Is What Maisie Knew a kind of Bildungsroman?  Or is it the reverse, a parody, of the novel of development?  How much development  - meaning of the moral sensibility – should I expect of a nine year-old, especially when literally every person she meets is t best inept and at worst a heartless monster.

At times Maisie looked like a parody of the novel of education, like Jean-Jacques Rousseau’s Émile turned into farce (and read a certain way, Émile is already pretty funny).  Maisie’s education is not merely neglected by her parents but openly impeded.  Her one relatively present governess, the magnificent Mrs. Wix, is an ignoramus, and thus comes cheap. 

They dealt, the governess and her pupil, in “subjects,” but there were many the governess put off from week to week and that they never got to at all: she only used to say “We'll take that in its proper order.” Her order was a circle as vast as the untravelled globe.  (Ch. 4)

Maisie’s step-parents are better educated than the governess, and less appalling than the actual parents, and thus occasionally make plans to educate Maisie.  For example, Sir Claude, he step-father, plans a course of reading for Maisie and Mrs.
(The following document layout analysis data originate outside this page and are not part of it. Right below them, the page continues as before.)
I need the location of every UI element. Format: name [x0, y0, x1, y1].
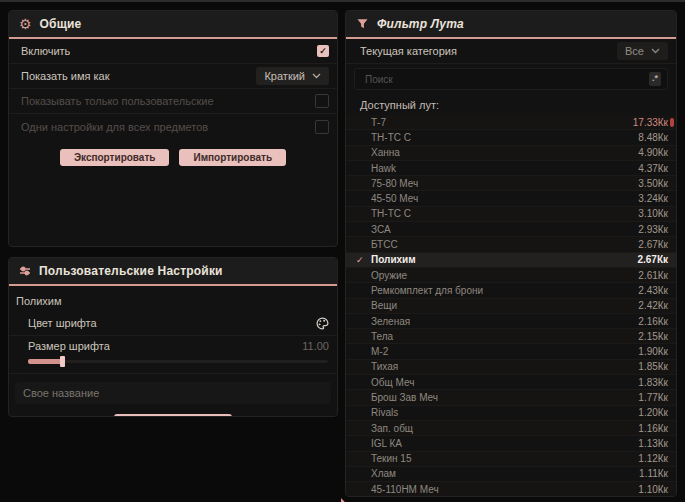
loot-list-label: Доступный лут: — [346, 94, 676, 115]
loot-row[interactable]: ✓ Зап. общ 1.16Кк — [346, 421, 676, 436]
loot-item-name: 45-110НМ Меч — [371, 484, 638, 495]
loot-row[interactable]: ✓ М-2 1.90Кк — [346, 344, 676, 359]
loot-item-name: Оружие — [371, 270, 638, 281]
mouse-cursor-icon — [340, 496, 350, 502]
loot-row[interactable]: ✓ Текин 15 1.12Кк — [346, 452, 676, 467]
panel-loot-filter: Фильтр Лута Текущая категория Все Поиск … — [345, 10, 677, 497]
regex-icon[interactable]: .* — [649, 72, 661, 86]
panel-general-header: ⚙ Общие — [9, 11, 337, 39]
only-custom-label: Показывать только пользовательские — [21, 95, 214, 107]
panel-general-title: Общие — [40, 17, 82, 31]
category-value: Все — [625, 45, 644, 57]
loot-item-name: ТН-ТС С — [371, 132, 638, 143]
loot-item-value: 1.20Кк — [638, 407, 668, 418]
slider-track — [28, 360, 328, 363]
search-placeholder: Поиск — [365, 74, 393, 85]
loot-row[interactable]: ✓ БТСС 2.67Кк — [346, 237, 676, 252]
panel-custom-body: Полихим Цвет шрифта Размер шрифта 11.00 — [9, 286, 337, 417]
loot-row[interactable]: ✓ Общ Меч 1.83Кк — [346, 375, 676, 390]
chevron-down-icon — [312, 73, 321, 79]
font-size-row: Размер шрифта 11.00 — [9, 336, 337, 374]
loot-item-name: Зап. общ — [371, 423, 638, 434]
loot-list: ✓ Т-7 17.33Кк ✓ ТН-ТС С 8.48Кк ✓ Ханна 4… — [346, 115, 676, 497]
loot-row[interactable]: ✓ Hawk 4.37Кк — [346, 161, 676, 176]
loot-row[interactable]: ✓ Полихим 2.67Кк — [346, 253, 676, 268]
loot-item-name: Rivals — [371, 407, 638, 418]
slider-handle[interactable] — [60, 356, 65, 367]
only-custom-checkbox[interactable] — [315, 94, 329, 108]
sliders-icon — [19, 265, 31, 277]
loot-row[interactable]: ✓ Оружие 2.61Кк — [346, 268, 676, 283]
setting-row-display-name[interactable]: Показать имя как Краткий — [9, 64, 337, 89]
loot-row[interactable]: ✓ 45-50 Меч 3.24Кк — [346, 191, 676, 206]
delete-button[interactable]: Удалить — [114, 414, 231, 417]
font-color-row[interactable]: Цвет шрифта — [9, 311, 337, 336]
loot-item-value: 8.48Кк — [638, 132, 668, 143]
loot-item-name: Ханна — [371, 147, 638, 158]
loot-item-value: 3.10Кк — [638, 208, 668, 219]
custom-name-input[interactable]: Свое название — [15, 382, 331, 404]
funnel-icon — [356, 18, 369, 30]
delete-row: Удалить — [9, 414, 337, 417]
loot-row[interactable]: ✓ Брош Зав Меч 1.77Кк — [346, 390, 676, 405]
search-input[interactable]: Поиск .* — [354, 68, 668, 90]
loot-row[interactable]: ✓ Т-7 17.33Кк — [346, 115, 676, 130]
chevron-down-icon — [651, 48, 660, 54]
loot-item-value: 3.24Кк — [638, 193, 668, 204]
category-dropdown[interactable]: Все — [617, 42, 668, 60]
same-settings-checkbox[interactable] — [315, 120, 329, 134]
loot-row[interactable]: ✓ Ремкомплект для брони 2.43Кк — [346, 283, 676, 298]
setting-row-only-custom[interactable]: Показывать только пользовательские — [9, 89, 337, 114]
loot-item-name: Полихим — [371, 254, 637, 265]
loot-item-name: Хлам — [371, 468, 639, 479]
setting-row-same-settings[interactable]: Одни настройки для всех предметов — [9, 114, 337, 139]
loot-row[interactable]: ✓ ЗСА 2.93Кк — [346, 222, 676, 237]
panel-general-body: Включить ✓ Показать имя как Краткий Пока… — [9, 39, 337, 166]
loot-item-name: Текин 15 — [371, 453, 638, 464]
category-label: Текущая категория — [360, 45, 457, 57]
loot-item-value: 2.15Кк — [638, 331, 668, 342]
loot-item-value: 2.43Кк — [638, 285, 668, 296]
loot-row[interactable]: ✓ Ханна 4.90Кк — [346, 146, 676, 161]
loot-item-value: 1.90Кк — [638, 346, 668, 357]
panel-filter-body: Текущая категория Все Поиск .* Доступный… — [346, 39, 676, 497]
loot-row[interactable]: ✓ Тела 2.15Кк — [346, 329, 676, 344]
scrollbar-thumb[interactable] — [670, 118, 674, 127]
loot-row[interactable]: ✓ Зеленая 2.16Кк — [346, 314, 676, 329]
loot-item-name: 75-80 Меч — [371, 178, 638, 189]
font-size-slider[interactable] — [28, 356, 328, 367]
panel-filter-header: Фильтр Лута — [346, 11, 676, 39]
loot-item-value: 1.13Кк — [638, 438, 668, 449]
slider-fill — [28, 359, 62, 364]
loot-item-value: 2.42Кк — [638, 300, 668, 311]
palette-icon[interactable] — [316, 317, 329, 330]
panel-custom-title: Пользовательские Настройки — [39, 264, 223, 278]
loot-item-value: 2.67Кк — [638, 239, 668, 250]
loot-item-name: Т-7 — [371, 117, 633, 128]
setting-row-enable[interactable]: Включить ✓ — [9, 39, 337, 64]
loot-row[interactable]: ✓ 75-80 Меч 3.50Кк — [346, 176, 676, 191]
loot-item-value: 2.61Кк — [638, 270, 668, 281]
loot-row[interactable]: ✓ Хлам 1.11Кк — [346, 467, 676, 482]
import-button[interactable]: Импортировать — [179, 149, 286, 166]
loot-row[interactable]: ✓ Тихая 1.85Кк — [346, 360, 676, 375]
loot-row[interactable]: ✓ IGL КА 1.13Кк — [346, 436, 676, 451]
display-name-dropdown[interactable]: Краткий — [256, 67, 329, 85]
loot-item-name: Тихая — [371, 361, 638, 372]
loot-item-name: IGL КА — [371, 438, 638, 449]
enable-checkbox[interactable]: ✓ — [317, 45, 329, 57]
loot-item-name: М-2 — [371, 346, 638, 357]
loot-row[interactable]: ✓ Rivals 1.20Кк — [346, 406, 676, 421]
gear-icon: ⚙ — [19, 17, 32, 31]
category-row[interactable]: Текущая категория Все — [346, 39, 676, 64]
loot-row[interactable]: ✓ Вещи 2.42Кк — [346, 299, 676, 314]
export-button[interactable]: Экспортировать — [60, 149, 170, 166]
enable-label: Включить — [21, 45, 70, 57]
loot-item-name: Брош Зав Меч — [371, 392, 638, 403]
loot-row[interactable]: ✓ 45-110НМ Меч 1.10Кк — [346, 482, 676, 497]
check-icon: ✓ — [319, 47, 327, 56]
loot-row[interactable]: ✓ ТН-ТС С 8.48Кк — [346, 130, 676, 145]
loot-item-name: ЗСА — [371, 224, 638, 235]
panel-filter-title: Фильтр Лута — [377, 17, 464, 31]
loot-row[interactable]: ✓ ТН-ТС С 3.10Кк — [346, 207, 676, 222]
Beale, the step-mother:

He had got hold of an awfully good list – “mostly essays, don't you know?”  Mrs. Beale had said; a word always august to Maisie, but henceforth to be softened by hazy, in fact by quite languorous edges. There was at any rate a week in which no less than nine volumes arrived…  (Ch. 17)

Even more ambitiously, Sir Claude suggests a series “of lectures at an institution,” which have the added bonus that the institution is reached via the Underground, a thrill for Maisie.  The walk from the train was  

a pathway literally strewn with “subjects.”  Maisie imagined herself to pluck them as she went, though they thickened in the great grey rooms where the fountain of knowledge, in the form usually of a high voice that she took at first to be angry, plashed in the stillness of rows of faces thrust out like empty jugs.  “It MUST do us good – it's all so hideous,” Mrs. Beale had immediately declared; manifesting a purity of resolution that made these occasions quite the most harmonious of all the many on which the pair had pulled together.  (Ch. 17)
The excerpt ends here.